幻の恋は、好きになる能力?ツカサネット新聞

3年の歳月をかけ、やっと念願叶ったゆうちゃんとのデートは最初で最後となった。そのとき見た映画は、確か「トラック野郎」のシリーズのどれかだったと思う。ゆうちゃんは、その映画に出演している俳優さんのあれこれとか、人生における諸問題のあれこれとか熱っぽく語ってくれた。大きな音量の映画を見ながら、声をひそめて語られるせいで、よく聞き取れず、おまけに世俗の諸事情に疎いわたしには、内容もよく理解できない。そんなこんなで、せっかくのデートなのに気持ちが今一つワクワクしきれていなかった。3年間あたため続けてきた恋の現実への一歩なのに、なんとなく違う。どこか違う。なにかが違う。

高校2年のとき、同じクラスのひとりの男の子に恋をした。澄んだ瞳に純真無垢な心を見出し、こだわりのない立ち居振る舞いに無欲で凛とした人柄を確信した。整った字を書き、スポーツも万能、迷わず心ときめく存在だった。

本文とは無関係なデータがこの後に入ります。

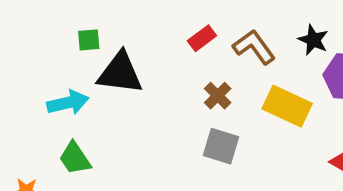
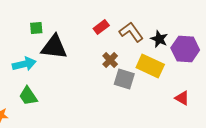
black star: (313, 40) -> (159, 39), moved
gray square: (221, 146) -> (124, 79), moved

よくある「好きです、付き合ってもらえませんか」なる告白はしないものの、彼の周囲の友人たちに「ゆうちゃんのこと大好きだから」と平然と吹聴し、行事の際の写真も「好きだよ」のアピールの一環として集めた。みんなから苗字で呼ばれていた彼を「ゆうちゃん」と呼んだ。「『ちゃん』はやめてよ…」と、はにかむ彼の様子に気を引いた成果を感じて有頂天になったりしていた。文芸部に所属していたわたしは、部活動の恒例の文集には「ゆうちゃん」なる純真な子供を主人公にした童話を投稿した。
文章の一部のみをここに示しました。